The answer is the data repeated in full, with no pictures included.

Collected data
○ ○ ○

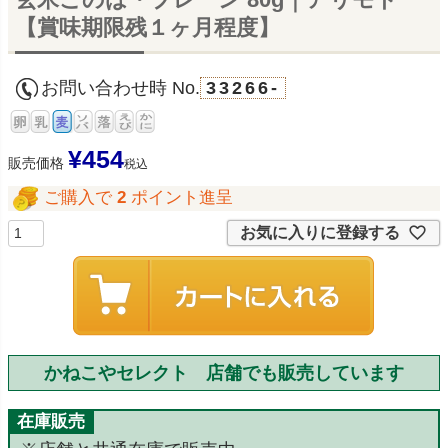
【賞味期限残１ヶ月程度】
お問い合わせ時 No.
33266-
¥
454
販売価格
税込
ご購入で
2
ポイント進呈
お気に入りに登録する
かねこやセレクト 店舗でも販売しています
在庫販売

○ ○ ○

Solution to this task:
【賞味期限残１ヶ月程度】
お問い合わせ時 No.
33266-
¥
454
販売価格
税込
ご購入で
2
ポイント進呈
お気に入りに登録する
かねこやセレクト 店舗でも販売しています
在庫販売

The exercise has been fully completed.